L’exhumation des corps de Perrotte Macé et Rose Tessier a confirmé une forte présence d’arsenic. Dès lors, la justice n’a eu de cesse d’établir un recensement de tous les crimes que j’avais pu commettre lors de mes placements successifs. Les magistrats y ont été aidés par les témoignages qui sont arrivés en nombre du Morbihan où la nouvelle de mon arrestation et des empoisonnements qui m’étaient imputés à Rennes a fait grand bruit et, franchissant ici les ruisseaux, sautant là les halliers, a couru de place en place. Ainsi m’a-ton imputé les 7 morts de la cure de Guern (dont l’une de mes sœurs, également servante), tous emportés en quelques semaines, les 3 trépas de la cure de Bubry (dont l’une de mes tantes, servante là aussi), et tant d’autres décès à Locminé, à Auray, à Pluneret, à Hennebont, à Lorient, à Ploemeur.

Lors du procès, tout s’est ligué contre moi. Certes très dévoué à ma défense, mon avocat, Mme Dorange, était inexpérimenté du haut de ses 24 ans alors que, face à lui, l’avocat général, M. Guillou du Bodan, était un vieux briscard des prétoires, rompu aux affaires criminelles.
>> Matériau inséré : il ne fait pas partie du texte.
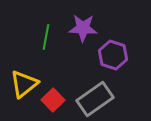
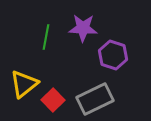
gray rectangle: rotated 9 degrees clockwise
Et par une insigne malchance, l’un de mes témoins à décharge est mort à Paris le 2 décembre sur les barricades érigées pour tenter de contrer le Coup d’État de Louis-Napoléon Bonaparte. Enfin, le Dr Pitois, qui m’a soignée à différentes reprises, a dressé de moi un portrait dévastateur alors qu’il avait été cité par mon défenseur. Un comble ! Ce « bon » docteur est même allé jusqu’à me qualifier de « profondément perverse » avant de conclure que j’étais « une erreur de la nature ». Je vous laisse imaginer l’impression de ces propos sur les jurés !

Dans de telles conditions, et malgré tous les efforts déployés par Me Dorange dans sa plaidoirie, il n’y avait pas grande clémence à espérer : au-delà des quelques crimes pour lesquels je comparaissais, les jurés avaient en tête les nombreux empoisonnements à l’arsenic évoqués par les témoins durant le procès, lesquels avaient fait passer de vie à trépas des hommes, des femmes, des curés et même des enfants. En 1h15 de délibération, ces hommes m’ont jugée sous le regard de Dieu, et s’ils m’ont condamnée à mort, c’est que le Seigneur en a voulu ainsi. Il était écrit que ma vie s’achèverait dans sa 49e année.

Combien de personnes ai-je trucidé à l’arsenic ? Beaucoup se posent la question et spéculent sur ce nombre. De fait, la Justice n’a engagé des poursuites contre moi que pour 5 assassinats par empoisonnement – ne parlons pas des tentatives et des vols –, 23 autres cas avérés ayant été considérés comme prescrits par les magistrats. Mais en réalité, le bruit qui court est plutôt de 37 crimes. D’aucuns ont même avancé un nombre nettement plus élevé en se basant sur l’une de mes coquetteries : je possédais un ruban auquel j’avais accroché des sortes de trophées sous la forme de menus objets ou petites pièces de linge ayant appartenu à mes victimes. Or, 60 de ces « trophées » étaient fixés à cette pièce de tissu ! À chacun d’en tirer, ou pas, les conclusions qu’il voudra. Il se pourrait d’ailleurs que, juste avant que le couperet ne me tranche le cou, je confie au bourreau le nombre exact des décès qui me sont réellement imputables. Si toutefois je suis encore en mesure d’en faire un compte précis à l’instant fatidique car d’ores et déjà, à quelques heures d’expier mes fautes et de comparaître devant notre Seigneur, je dois humblement reconnaître que tout se brouille. Bref, je n’ai déjà plus toute ma tête !

Les propos d’Hélène Jégado ont été recueillis et mis en forme par un dénommé Fergus, gazetier indépendant, exceptionnellement autorisé par les magistrats rennais à visiter la condamnée en cet après-midi du 25 février 1852, veille de son exécution.